Where the Road Began

You are standing at the starting point of this country's first federal road building project, the National Road. A vision of George Washington as a means to develop the continent and to unite the country, his idea was championed by Thomas Jefferson and authorized by Congress in 1806.
Nestled in the Allegheny Mountains, Cumberland sat on the edge of the frontier in the early 19th century. Crossing the mountainous landscape was challenging. The eastern continental divide was a barrier for westward expansion and trade in the Ohio Valley. Still, daring pioneers pushed westward.
"Easily first among the several through highways running west from the Atlantic seaboard, and ranking with the Santa Fe and Oregon Trails of the far west, is the Old National Road, which though completed as a government project only from Cumberland, Maryland to Wheeling (then Virginia, now West Virginia) was connected up with the older pikes from Baltimore, Frederick and Hagerstown, and subsequently with the newer lines west of the Ohio River, making for all time the shortest and most natural way for road travel from tidewater at Chesapeake Bay to the junction of the Mississippi and Missouri Rivers at St. Louis, Missouri."
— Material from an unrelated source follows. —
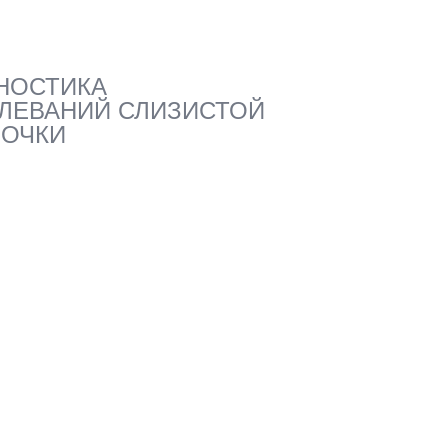
НОСТИКА
ЛЕВАНИЙ СЛИЗИСТОЙ
ОЧКИ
Robert Bruce traveled the National Road in 1916, and produced a guidebook that included "a series of detailed maps showing topography and principal points of historic interest." His insight ass those years ago continues to enlighten today's traveler on the historical significance of this great highway that for so many years was "a vital factor in the life, politics and industry of the country." Thank you, Mr. Bruce.